The principle behind seeking out pain is that if you intentionally take up challenges and fill the pain side of your balance voluntarily, you prevent the gremlins from having to do it. Moreover, they will move over to the pleasure side of the balance. Lembke says, “Those gremlins are agnostic to whatever the initial stimulus was.”
Another benefit is that it is not followed by a dip below the baseline (deficit state). She gives examples of exercising or taking cold showers. “This is a healthy way to get our dopamine indirectly by paying for it upfront.” An example of this pain/pleasure balance is my research and writing for this article during my holiday. I could have easily spent these hours finishing Tears of the Kingdom, but that wouldn’t have given me the same satisfaction.
This article, like many, took shape after a painful start. The pursuit became joyful, and I regularly entered a flow state (surprise: these are also regulated by dopamine). I finished TotK later but with a more prominent feeling of reward.
Self-control and the ability to seek challenges are the paradoxical keys to happiness in times of abundance. Huberman states: “Don’t spike dopamine before engaging in effort, and don’t spike dopamine after engaging in effort. Learn to spike dopamine from effort itself.”
Breaking the cycle and lowering your baseline requires moderation, like a gaming detox (temporary abstinence) or permanent habit changes. Gamers often boast about their extensive playing hours, occasionally prioritizing gaming over their social lives. But in understanding your limits and how dopamine works in this equation, people can further research and work towards their balance of gaming and real life along with other pursuits.

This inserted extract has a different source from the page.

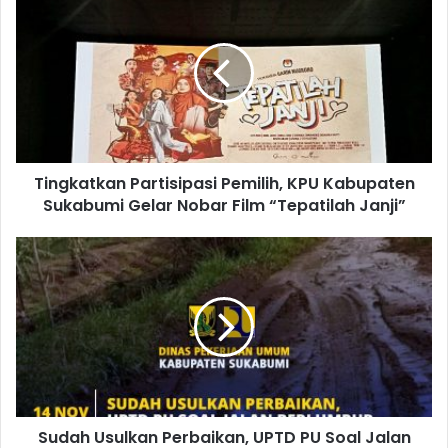
Tingkatkan Partisipasi Pemilih, KPU Kabupaten
Sukabumi Gelar Nobar Film “Tepatilah Janji”
Sudah Usulkan Perbaikan, UPTD PU Soal Jalan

Enjoy the Process, Not the Reward
I recently saw a billboard from a wine shop: drink less, drink better. Playing video games too much can be harmful, as can drinking too much wine. But to be clear, that does not mean they’re inherently wrong. Video games can be a fantastic way to achieve pleasure and happiness. I’m quite certain that playing Tears of the Kingdom made me happy, just like my current experience of progressing through Sonic Mania and Chrono Trigger.
So, for anyone to whom this article strikes a chord, I offer this parting adage: play less, play better.